Because the engineer was going through sleeplessness and unrestful nights, he suffered a near death experience when he had slept while driving. In shopping for clothes, the XXL size proved to be unsuitable for him anymore.

These two became the deciding factors for his bariatric surgery. After fully assessed, Al Sheemi went for the mini gastric bypass two months back.

“I feel great. I told my wife I would be playing my favourite sport, squash, again. My wife is so happy now because I (no longer) snore.”

He was given a special packed diet by clinical dietician Dina Albeltaji three weeks prior the medical procedure.

Since the surgery, Al Sheemi has been eating in small quantities but first he must tryout which food suits him.

Saying he is down to 100 kilos from 120 kilos since two months ago, Al Sheemi also told this reporter he already knows how to satisfy hunger without “eating in full.”

“If I only knew how to eat then properly and correctly, then I would not have suffered much.”

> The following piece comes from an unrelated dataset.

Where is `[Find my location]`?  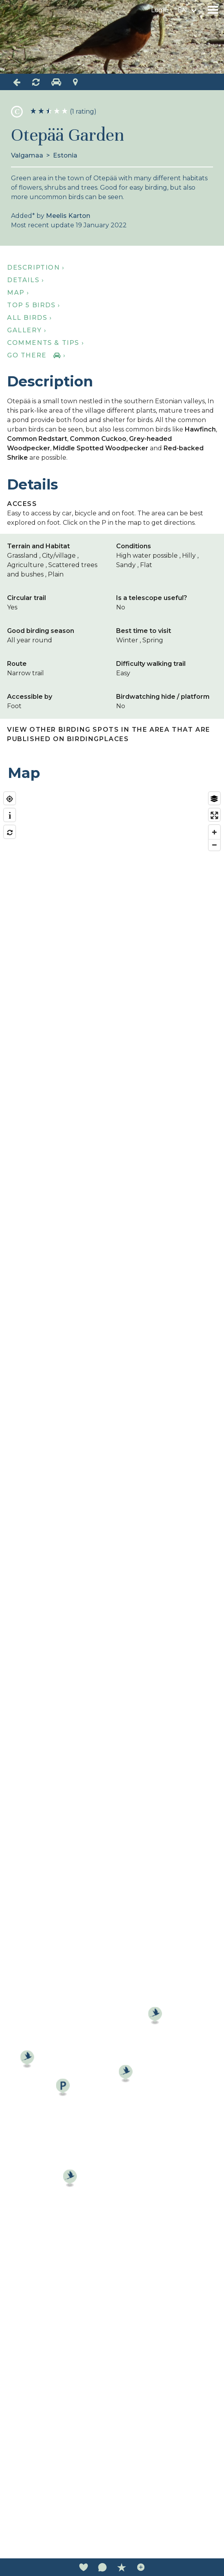 [Find my location] is located at coordinates (9, 799). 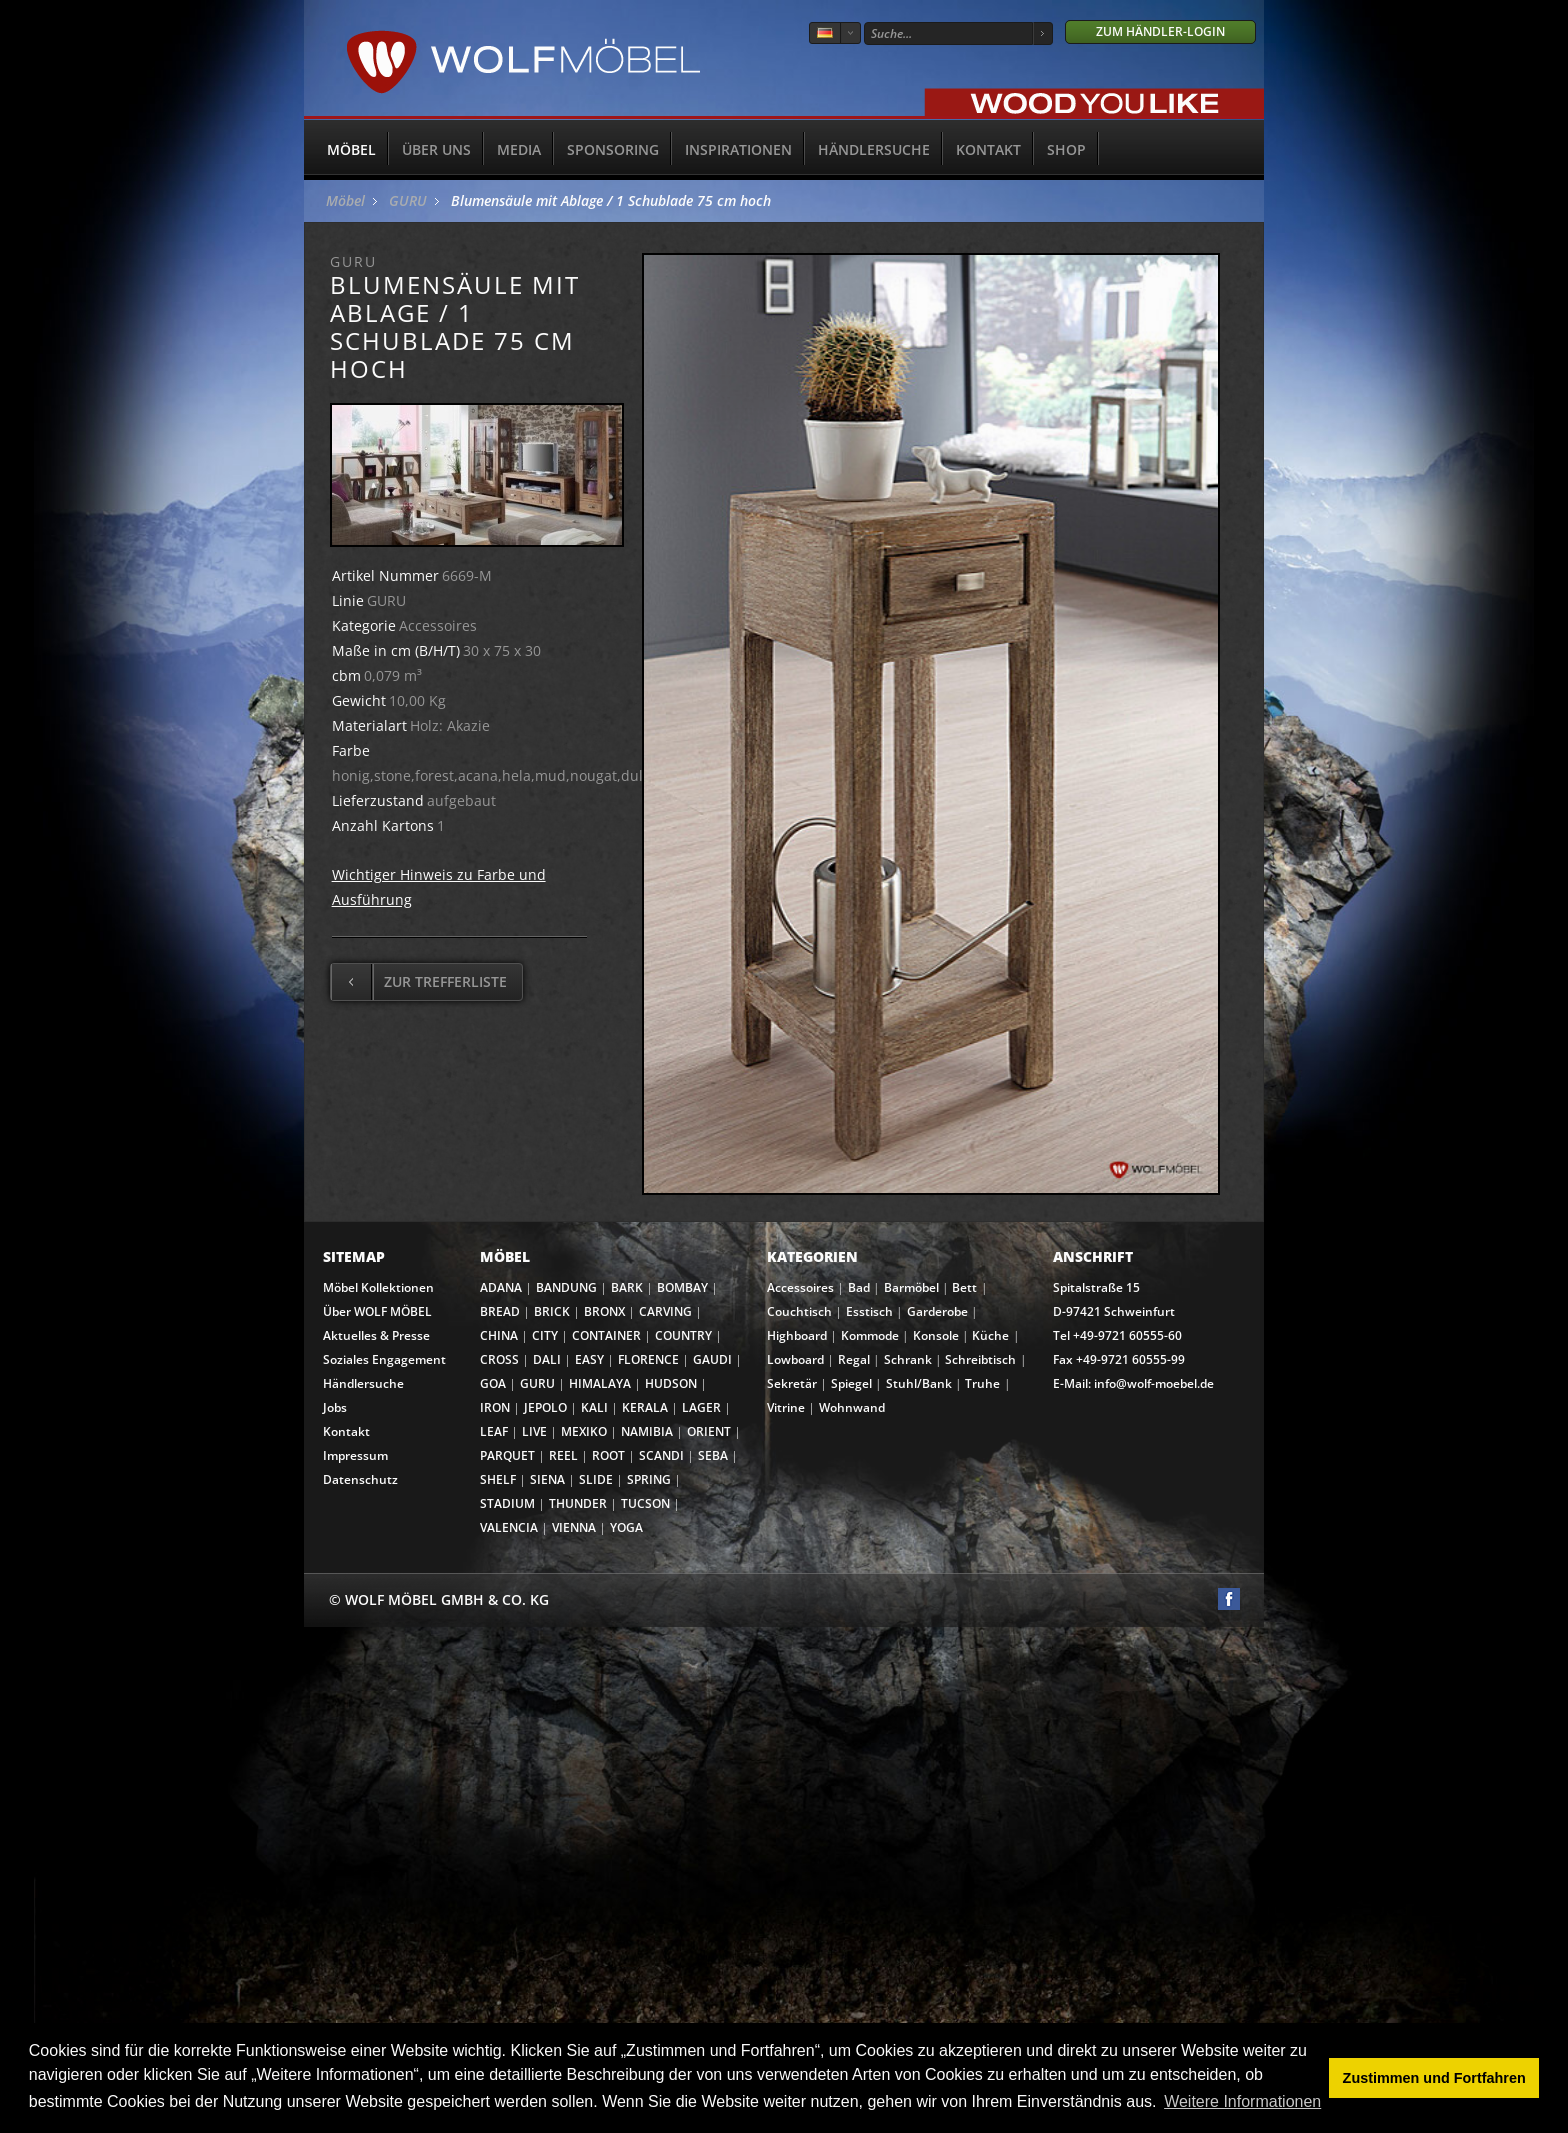 This screenshot has height=2133, width=1568. Describe the element at coordinates (795, 1359) in the screenshot. I see `Lowboard` at that location.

From various websites are the following obesity facts and figures as of 2017:

. By the end of 2017, out of the 7.5 billion people worldwide, 775 million were obese from all age categories sliced into 650 million adults and 125 million children from under age five to 19.

. The Top Three Most Obese Countries as of July 2017 were US (109 million), China (97 million) and India (66 million).

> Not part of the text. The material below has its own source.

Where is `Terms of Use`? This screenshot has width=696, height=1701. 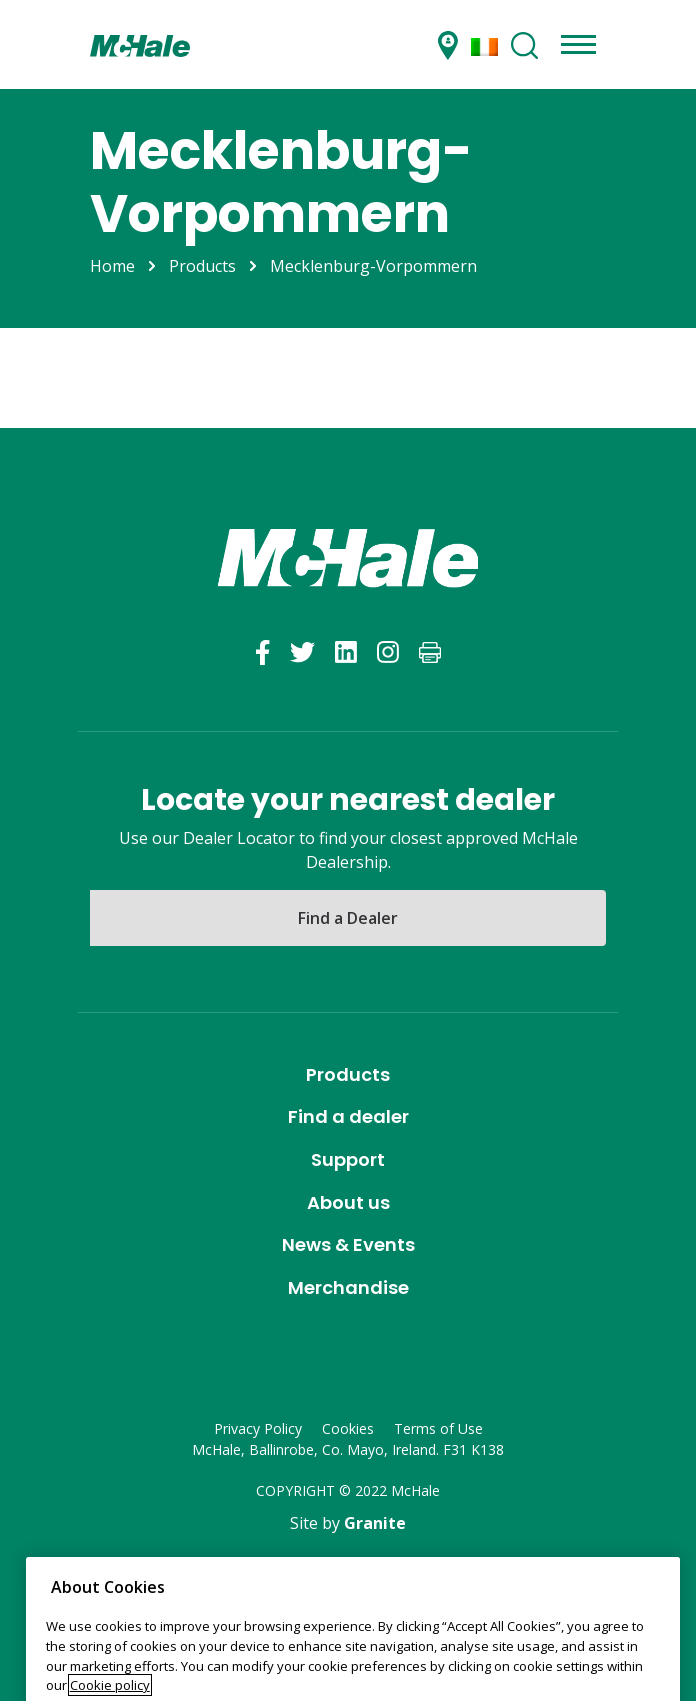 Terms of Use is located at coordinates (438, 1428).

. The Top Three Most Obese Regions as of July 2017 were the Oceania comprising of Cook Islands, Samoa, Tonga, Nauru, Palau, Niue and Marshall Islands; the Middle East specifically eight nations including the UAE, Saudi Arabia, Libya, Oman, Jordan, Egypt and Kuwait; and South America particularly Brazil, Mexico, Argentina, Peru and Chile.

. In the Most Obese Countries by Percentage as of July 2017, the UAE ranked 12th among Top 20 countries at 37.20 per cent.

. As of July 2017 with 6,350,738 adults of the total 9,400,145 population in the UAE, 2,362,475 were obese.

On child obesity, a 2017 research by the Imperial College of London (ICL) and the World Health Organisation (WHO) had determined that obese children would greatly outnumber their underweight counterparts worldwide by 2022.

“Obesity rates in the world’s children and adolescents increased from less than one per cent (equivalent to five million girls and six million boys) in 1975 to nearly six per cent in girls (50 million) and nearly eight per cent in boys (74 million) in 2016. Combined, the number of obese five to 19-year-olds rose more than tenfold globally, from 11 million in 1975 to 124 million in 2016. An additional 213 million were overweight in 2016 but fell below the threshold for obesity.”

Lead research author Prof. Majid Ezzati from the ICL-School of Public Health attributed the global alarming rates to the “impact of food marketing and policies with healthy nutritious foods too expensive for poor families and communities.”

WHO-Non-Communicable Diseases Surveillance and Population-Based Prevention programme coordinator Dr. Fiona Bull said: “Countries should aim particularly to reduce consumption of cheap, ultra-processed, calorie dense, nutrient poor foods.”

She said governments should encourage more outdoor recreational games and sports than technology-based fun for children.